Thursday, February 26, 2009

Introduction to Mining Software Engineering Data


Tao Xie | North Carolina State University |

Ahmed E. Hassan | University of Victoria |

Part I

Mining Software Engineering Data goals:

  • Transform static record-keeping SE data to active data.
  • Make SE data actionable by uncovering hidden patterns and trends.

Uses of mining SE data:

  • Gain empirically-based understanding of software development.
  • Predict, plan, and understand various aspects of a project.
  • Support future development and project management activities.


Types of SE Data:

  • Historical data

Used primarily for record-keeping activities (checking the status of a bug, retrieving old code)

  • Version or source control:
    • cvs, subversion, perforce.
    • Store changes to the data
  • Bug systems:
    • bugzilla, GNATS, JIRA.
    • Follow the resolution of defects.
  • Mailing lists:
    • Mbox
    • Record rationale for decisions throughout the life of a project.
  • Multi-run and Multi-site data
    • Execution traces
    • Deployment logs


Software Maintenance Activities

  • Perfective: add new functionality
  • Corrective: fix faults
  • Adaptive: new file formats, refactoring

    Source Control Repositories

    A source control system tracks changes to ChangeUnits.

    Examples of ChangeUnits:

    • File
    • Function
    • Dependency (e.g. Call )

    For each ChangeUnit, it tracks the developer, time, change message, co-changing Units.


    Change Propagation


    Measuring Change Propagation



    We want:

    • High precision to avoid wasting time
    • High recall to avoid bugs

    Guiding Change Propagation

    Mine association rules from change history.

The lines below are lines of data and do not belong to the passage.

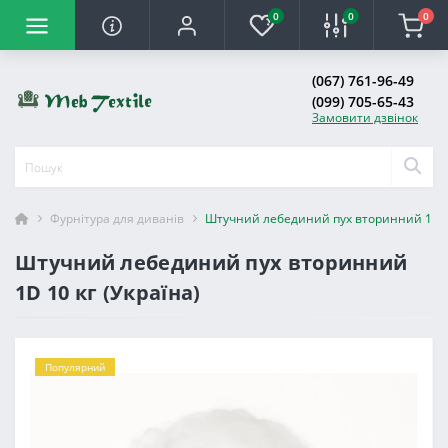
0
0
0
(067) 761-96-49
(099) 705-65-43
Замовити дзвінок
Фурнітура для диванів
Штучний лебединий пух вторинний 1D 10
Штучний лебединий пух вторинний
1D 10 кг (Україна)
Популярний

    Use rules to help propagate changes:

    • Recall as high as 44%
    • Precision around 30%

    High precision and recall reached in < 1mth

    Prediction accuracy improves prior to a release (i.e., during maintenance phase)

    Code Sticky Notes

    Traditional dependency graphs and program understanding models usually do not use historical information.

    Static dependencies capture only a static view of a system - not enough detail!

    Development history can help understand the current structure (architecture) of a software system.

    Studying Conway's Law

    "The structure of a software system is a direct reflection of the structure of the development team"


    Predicting Bugs

    Studies have shown that most complexity metrics correlate well with LOC ! (Lines of Code)

    Noteworthy findings:

    • Previous bugs are good predictor of future bugs.
    • The more a file changes, the more likely it will have bugs in it.
    • Recent changes affect more the bug potential of a file over older changes (weighted time damp models)
    • Number of developers is of little help in predicting bugs.
    • Hard to generalize bug predictors across projects unless in similar domains.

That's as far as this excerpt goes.